His confidence is well-earned. The melodies across the board on Wildheart are lovely, from opener A Beautiful Exit’s weirdly Syd Barrett-esque verses through to the skyscraping finale Face The Sun (featuring unashamedly bombastic guitar work from Lenny Kravitz). In between, Deal is a murky funk number with a guitar part that sounds like it’s being emitted from the bottom of a swimming pool; Waves and Leaves are the kind of songs that an up-and-coming indie band would kill for, while the slow jam Flesh finds Miguel activating his falsetto to delicious effect.

Wildheart is a touch less carnal than Kaleidoscope Dream. However, on the one occasion Miguel really vents his sexual desires, the results are startling. On The Valley, Miguel sings about what he intends to do with – or, perhaps more accurately, to – his lover. “Confess your sins to me while you masturbate … I wanna fuck like we’re filming in The Valley / I wanna push and shove and paint your hills and valleys” while the chorus is delivered with the dead-eyed insistence of someone reciting online porn search terms: “lips, clit, tits…”.
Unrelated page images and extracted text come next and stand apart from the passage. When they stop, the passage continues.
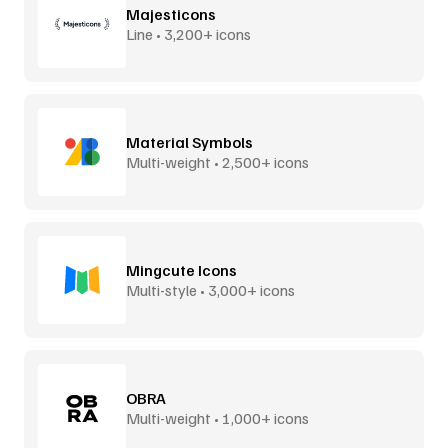
Majesticons
Line • 3,200+ icons
Material Symbols
Multi-weight • 2,500+ icons
Mingcute Icons
Multi-style • 3,000+ icons
OBRA
Multi-weight • 1,000+ icons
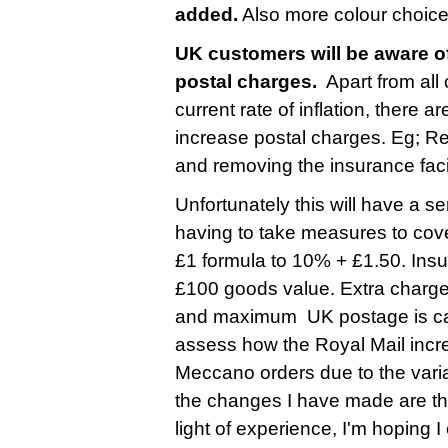
added.
Also more colour choice
UK customers will be aware of
postal charges.
Apart from all
current rate of inflation, there 
increase postal charges. Eg; R
and removing the insurance faci
Unfortunately this will have a s
having to take measures to cove
£1 formula to 10% + £1.50. Insu
£100 goods value. Extra charge
and maximum UK postage is cappe
assess how the Royal Mail incre
Meccano orders due to the varia
the changes I have made are ther
light of experience, I'm hoping 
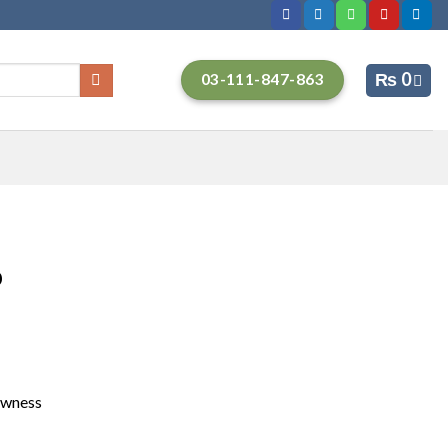
₨
0
03-111-847-863
p
owness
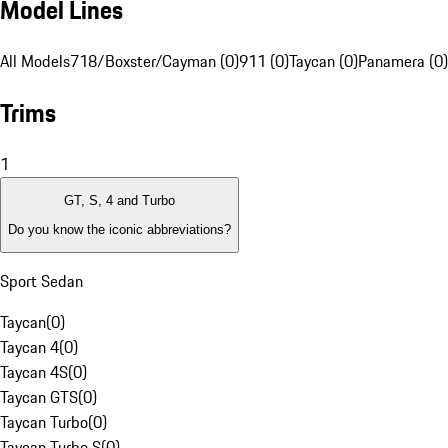
Model Lines
All Models
718/Boxster/Cayman (0)
911 (0)
Taycan (0)
Panamera (0)
Trims
1
GT, S, 4 and Turbo
Do you know the iconic abbreviations?
Sport Sedan
Taycan
(
0
)
Taycan 4
(
0
)
Taycan 4S
(
0
)
Taycan GTS
(
0
)
Taycan Turbo
(
0
)
Taycan Turbo S
(
0
)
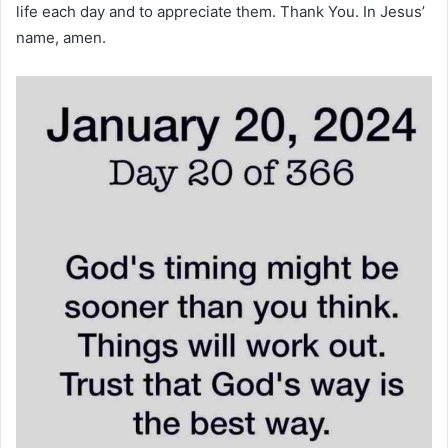
life each day and to appreciate them. Thank You. In Jesus’
name, amen.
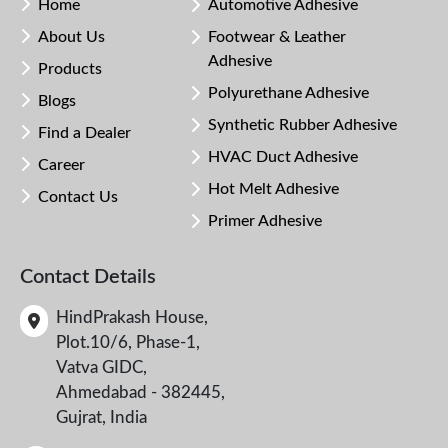
Home
Automotive Adhesive
About Us
Footwear & Leather
Adhesive
Products
Polyurethane Adhesive
Blogs
Synthetic Rubber Adhesive
Find a Dealer
HVAC Duct Adhesive
Career
Hot Melt Adhesive
Contact Us
Primer Adhesive
Contact Details
HindPrakash House,
Plot.10/6, Phase-1,
Vatva GIDC,
Ahmedabad - 382445,
Gujrat, India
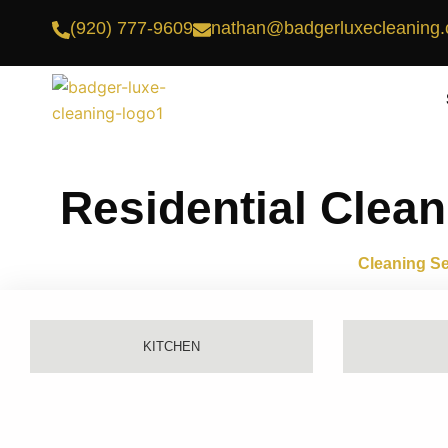
Skip
(920) 777-9609
nathan@badgerluxecleaning
to
content
Residential Clean
Cleaning Se
KITCHEN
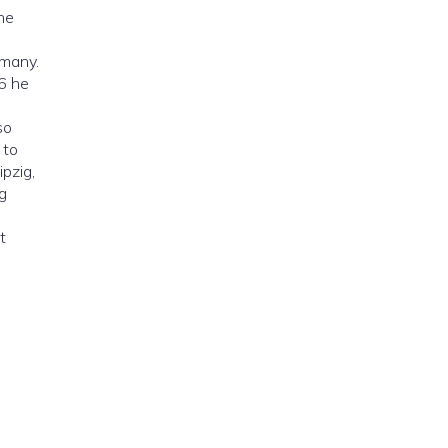
he
rmany.
46 he
so
 to
ipzig,
g
t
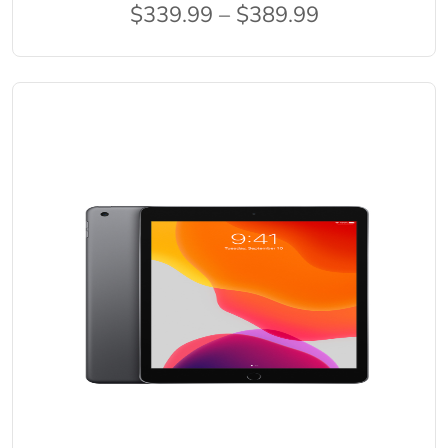
$339.99 – $389.99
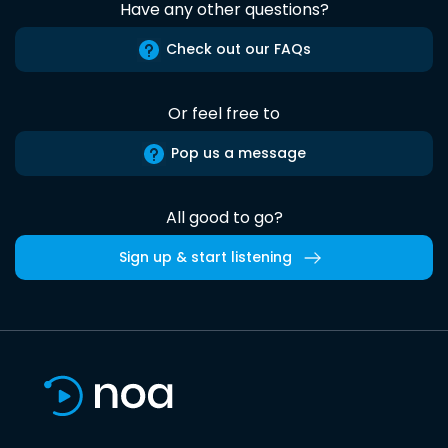
Have any other questions?
Check out our FAQs
Or feel free to
Pop us a message
All good to go?
Sign up & start listening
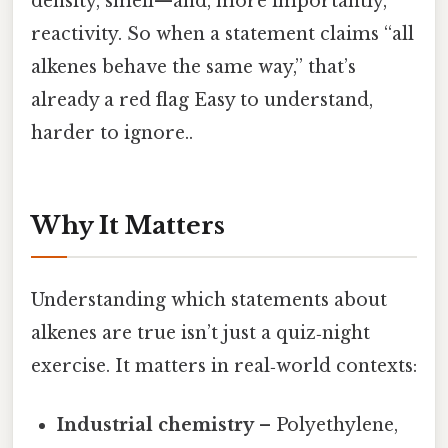
density, smell—and, more importantly,
reactivity. So when a statement claims “all
alkenes behave the same way,” that’s
already a red flag Easy to understand,
harder to ignore..
Why It Matters
Understanding which statements about
alkenes are true isn’t just a quiz‑night
exercise. It matters in real‑world contexts:
Industrial chemistry
– Polyethylene,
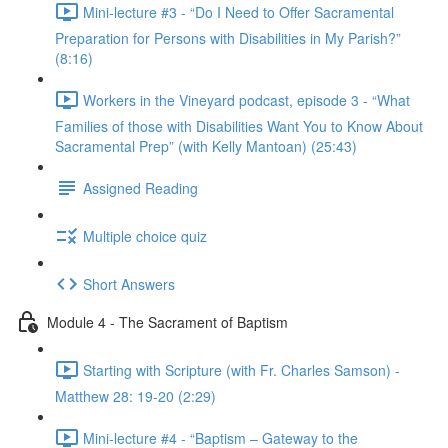
Mini-lecture #3 - “Do I Need to Offer Sacramental
Preparation for Persons with Disabilities in My Parish?”
(8:16)
Workers in the Vineyard podcast, episode 3 - “What
Families of those with Disabilities Want You to Know About
Sacramental Prep” (with Kelly Mantoan) (25:43)
Assigned Reading
Multiple choice quiz
Short Answers
Module 4 - The Sacrament of Baptism
Starting with Scripture (with Fr. Charles Samson) -
Matthew 28: 19-20 (2:29)
Mini-lecture #4 - “Baptism – Gateway to the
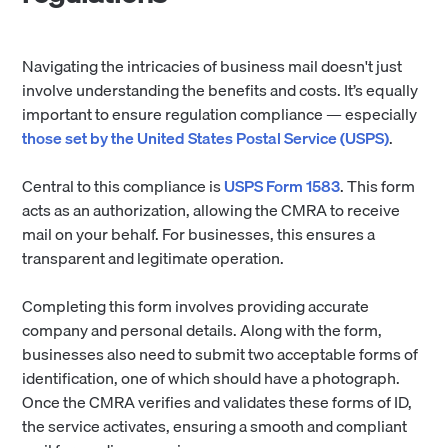
Navigating the intricacies of business mail doesn't just
involve understanding the benefits and costs. It’s equally
important to ensure regulation compliance — especially
those set by the United States Postal Service (USPS)
.
Central to this compliance is
USPS Form 1583
. This form
acts as an authorization, allowing the CMRA to receive
mail on your behalf. For businesses, this ensures a
transparent and legitimate operation.
Completing this form involves providing accurate
company and personal details. Along with the form,
businesses also need to submit two acceptable forms of
identification, one of which should have a photograph.
Once the CMRA verifies and validates these forms of ID,
the service activates, ensuring a smooth and compliant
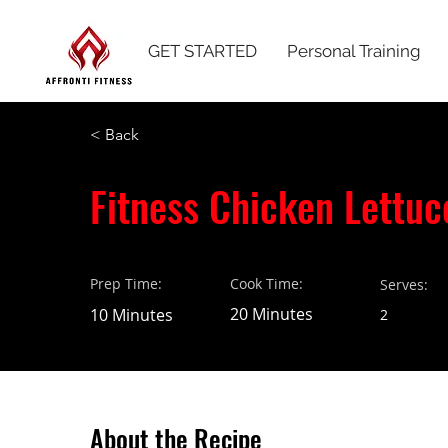
GET STARTED
Personal Training
< Back
Fitness Chicken Lettuc
Prep Time:
Cook Time:
Serves:
20 Minutes
10 Minutes
2
About the Recipe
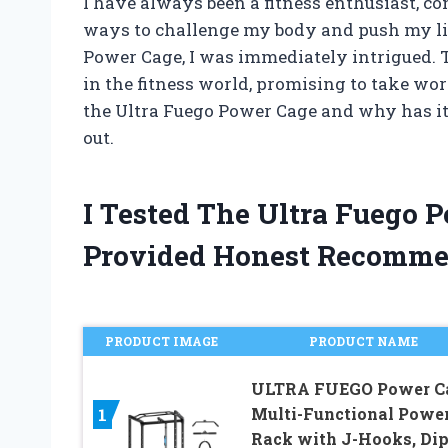
I have always been a fitness enthusiast, 
ways to challenge my body and push my lim
Power Cage, I was immediately intrigued.
in the fitness world, promising to take wo
the Ultra Fuego Power Cage and why has it 
out.
I Tested The Ultra Fuego
Provided Honest Recomme
PRODUCT IMAGE
PRODUCT NAME
ULTRA FUEGO Power Ca
1
Multi-Functional Powe
Rack with J-Hooks, Di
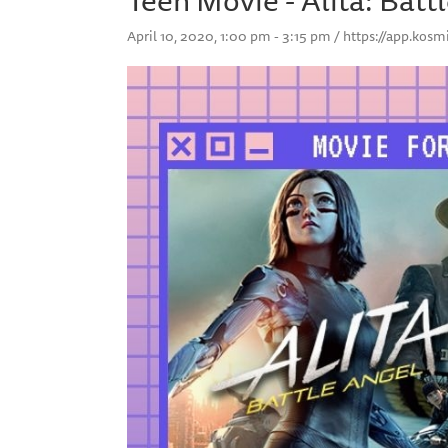
April 10, 2020, 1:00 pm - 3:15 pm / https://app.ko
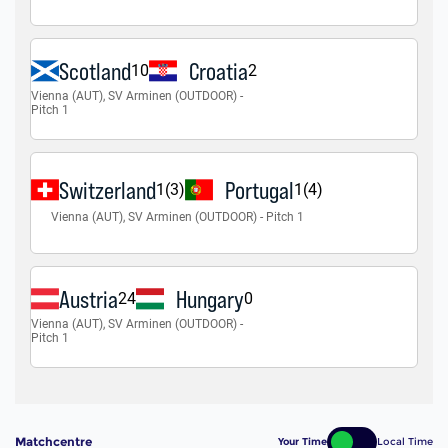
Matchcentre
Your Time
Local Time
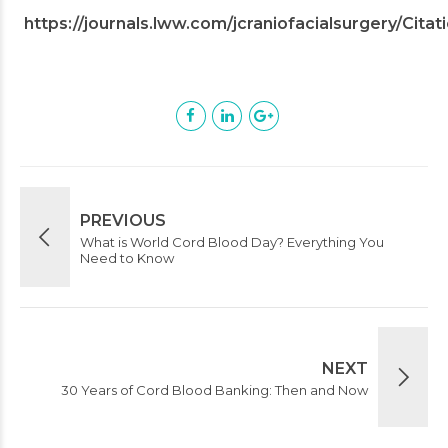
https://journals.lww.com/jcraniofacialsurgery/Ci
PREVIOUS
What is World Cord Blood Day? Everything You
Need to Know
NEXT
30 Years of Cord Blood Banking: Then and Now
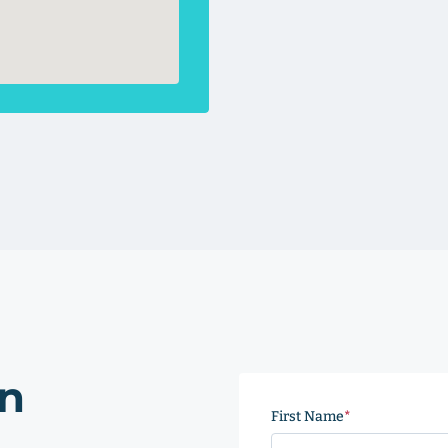
on
First Name
(Required)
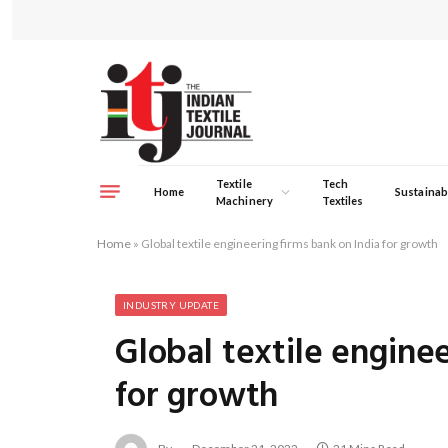
Textile
Tech
Home
Sustainabi
Machinery
Textiles
Home
»
Global textile engineering firms bank on India for growth
INDUSTRY UPDATE
Global textile engine
for growth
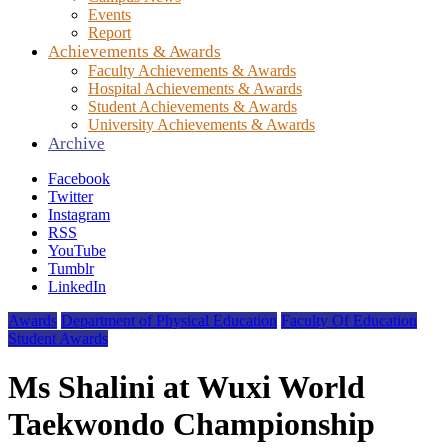
Events
Report
Achievements & Awards
Faculty Achievements & Awards
Hospital Achievements & Awards
Student Achievements & Awards
University Achievements & Awards
Archive
Facebook
Twitter
Instagram
RSS
YouTube
Tumblr
LinkedIn
Awards
Department of Physical Education
Faculty Of Education
Student Awards
Ms Shalini at Wuxi World
Taekwondo Championship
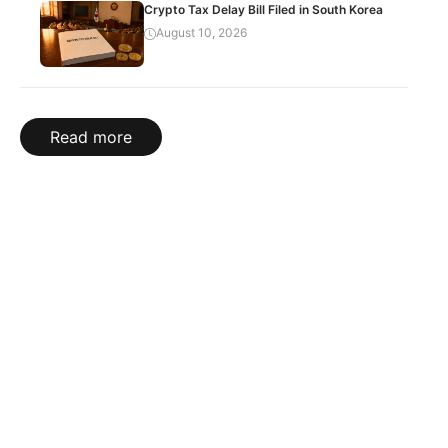
Crypto Tax Delay Bill Filed in South Korea
August 10, 2026
Read more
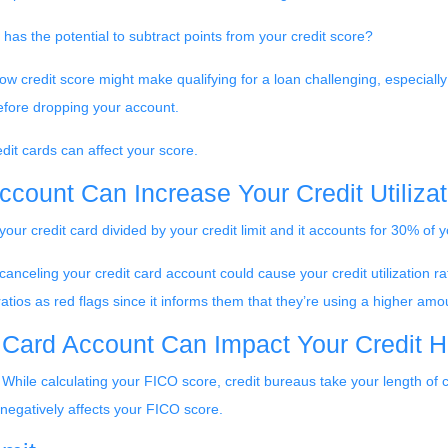
has the potential to subtract points from your credit score?
ow credit score might make qualifying for a loan challenging, especially 
before dropping your account.
it cards can affect your score.
ccount Can Increase Your Credit Utilizat
 your credit card divided by your credit limit and it accounts for 30% of
anceling your credit card account could cause your credit utilization rati
tios as red flags since it informs them that they’re using a higher amoun
 Card Account Can Impact Your Credit H
 While calculating your FICO score, credit bureaus take your length of 
 negatively affects your FICO score.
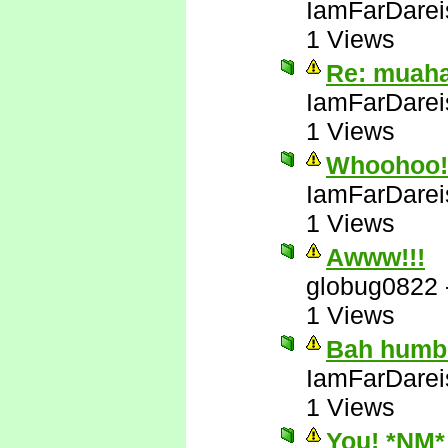
IamFarDarei
1 Views
Re: muah
IamFarDarei
1 Views
Whoohoo! 
IamFarDarei
1 Views
Awww!!!
globug0822
1 Views
Bah humb
IamFarDarei
1 Views
You! *NM*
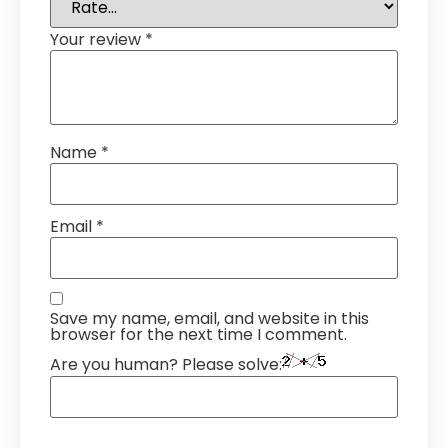
Your review
*
Name
*
Email
*
Save my name, email, and website in this
browser for the next time I comment.
Are you human? Please solve:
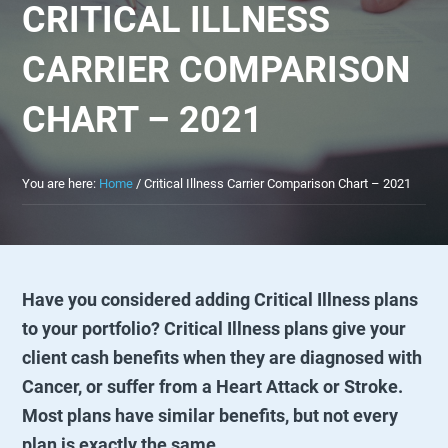
CRITICAL ILLNESS
CARRIER COMPARISON
CHART – 2021
You are here:
Home
/
Critical Illness Carrier Comparison Chart – 2021
Have you considered adding Critical Illness plans
to your portfolio? Critical Illness plans give your
client cash benefits when they are diagnosed with
Cancer, or suffer from a Heart Attack or Stroke.
Most plans have similar benefits, but not every
plan is exactly the same.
Miguel Wildheart Album Cover

The Valley is one of Wildheart’s many highlights but the track’s priapism would prove, well, painful if maintained across a whole album. Fortunately, the overriding tone of Wildheart is tender rather than tacky. Lead single Coffee is the wholesome flip side to The Valley – a song about sex that focuses on the post-coital domesticity – “coffee in the morning” – rather than the sex itself. And Hollywood Dreams finds Miguel engaging in blue-sky relationship thinking over an irresistible guitar riff: “we could be better than heroes, baby … we could fly higher than spaceships.”.

The weakest track on Wildheart is NWA which, with its appearance from rapper Kurupt, is the most conventionally ‘urban’ track here. It’s “something for my OGs” on which Miguel walks “with a gangsta lean” and describes a woman who “just wanna fuck till she can’t move no more”. If there’s any irony in these lyrics, it’s buried very deeply. Perhaps Miguel was right about being “too square” to pull this sort of thing off.

Miguel Wildheart Album

This solitary misstep is, however, easily forgiven. Wildheart is a beautiful album from one of the most exciting and talented artists in music right now.